[sheepdog] [PATCH] zookeeper: hande node joining race

Mon May 28 19:07:46 CEST 2012

On Tue, May 29, 2012 at 12:04 AM, Liu Yuan <namei.unix at gmail.com> wrote:
> On 05/28/2012 11:54 PM, Yunkai Zhang wrote:
>
>>> I got a bug report where the nr_sd_nodes == nr_zk_nodes assert in
>>> > build_node_list is trigger by a larger number of sheep joining at the same
>>> > time.
>> We should not start sheeps at the same time. Are you read this commit log from
>> this patch:8567aae281c75502c0a267bf76b771a2af8392f2 ?
>
>
> Does Christoph's patch remove this constraint? We really should remove
No!

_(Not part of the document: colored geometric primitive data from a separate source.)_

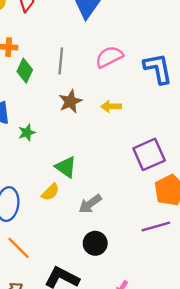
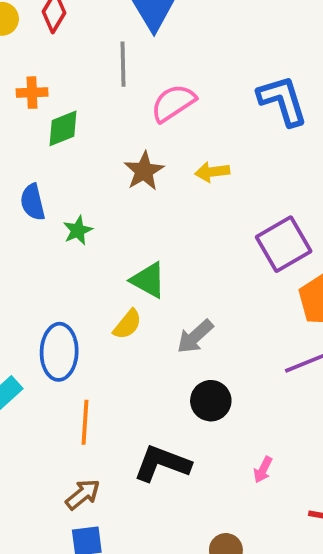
pink semicircle: (109, 57) -> (173, 103), moved
gray line: (61, 61) -> (123, 64), moved
green diamond: (25, 71) -> (63, 128), turned 50
orange line: (18, 248) -> (85, 422), turned 55

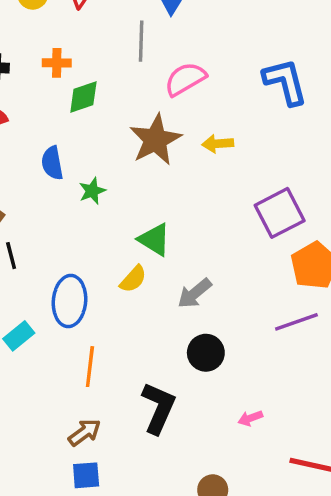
brown star: (144, 171) -> (155, 140), size x1.4
black L-shape: (162, 464) -> (158, 408), turned 90
pink arrow: (263, 470) -> (250, 418), turned 40

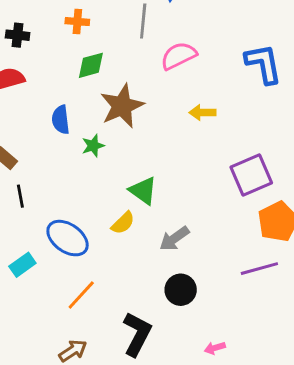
orange cross: (57, 63) -> (77, 22), moved
brown star: (155, 140) -> (122, 106), moved
blue ellipse: (70, 301) -> (68, 238), turned -63
orange line: (90, 367) -> (81, 295), turned 32

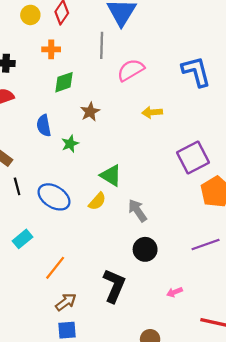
brown star: (122, 106) -> (90, 112), size x0.6
blue ellipse: (68, 238) -> (54, 197), moved
gray arrow: (174, 239) -> (137, 210), turned 95
purple line: (259, 269) -> (206, 244), moved
orange line: (81, 295) -> (55, 268), moved

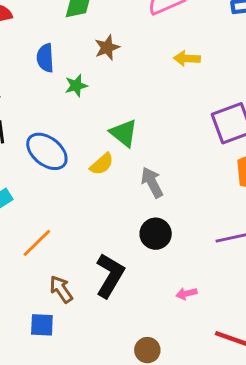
brown arrow: (66, 302) -> (61, 289), moved, turned -95

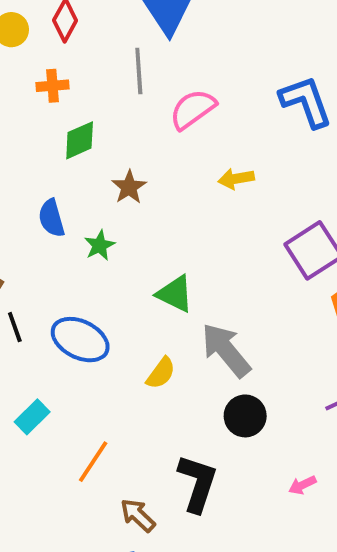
yellow semicircle: (102, 164) -> (161, 373), moved
gray arrow: (152, 182) -> (226, 350), size x1.4

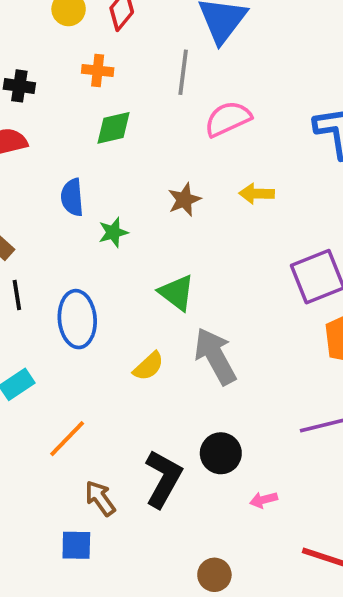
brown star: (129, 187) -> (184, 200), moved
blue ellipse: (80, 340) -> (77, 319), turned 48
black circle: (245, 416) -> (221, 453), moved

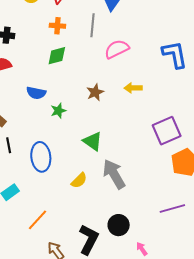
orange cross: (98, 70) -> (57, 26), moved
blue semicircle: (72, 197) -> (36, 93), turned -72
pink arrow: (264, 500) -> (142, 249), turned 72

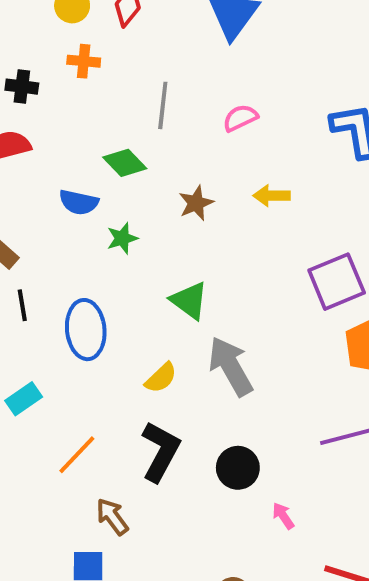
gray line: (92, 25) -> (163, 105), moved
orange cross: (57, 26) -> (84, 61), moved
pink semicircle: (117, 49) -> (240, 118), size x0.7
green diamond: (57, 56) -> (125, 163), moved, turned 60
black L-shape: (89, 239) -> (160, 451), moved

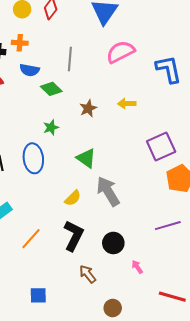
orange cross: (84, 61) -> (20, 43), moved
pink semicircle: (240, 118) -> (121, 52), moved, size x1.6
blue semicircle: (79, 202) -> (29, 70), moved
blue ellipse: (86, 330) -> (33, 158), moved
brown arrow: (112, 517) -> (88, 274), moved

If we start sheeps at the some time, it may cause another problem:
some sheeps will get a incomplete member-list that this patch can't
fix.

> this constraint, it is kind of a bug.
I must say again, this is not a *bug*. We should know the *essential*
difference between corosync and zookeeper:

1) Corosync will push member list to each sheep when it joins into cluster.
2) But zookeeper-server would not do this, the joining sheep should
fetch member list on its own.

For this difference, when we use zookeeper driver, we should face a
new problem:

How to package these two steps:
  a. fetch member list from zookeeper-server,
  b. update member list in zookeeper-server (add itself to the member list)
into one transaction?

There is *not* way to fix this problem if we do not use lock but also
star sheeps at the same time.

In fact, we *just* need to start _the first_ sheep separately, after
that, we can start other sheeps *concurrently*. That is say, after we
start the first sheep, this problem is not exist!
At 99.9% time, it will not bother me.

If you want to fix this problem completely, the only one method is to
hack zookeeper-server's code, but I don't think this is worth to do.

>
> Also, zookeeper has a very hideous defect that it needs a very long
> window (currently 30 seconds) to detect failed nodes. This would be
> catastrophic if the IO are routed to those failed nodes which sheep
> think of still alive. The fix I can think of is to add a active
> notification to the cluster when any sheep get a confuse fused error,
> plus current passive membership detection.

I plan to fix this problem. Maybe the best way it to turn down the
SESSION_TIMEOUT's value.

>
> Thanks,
> Yuan

-- 
Yunkai Zhang
Work at Taobao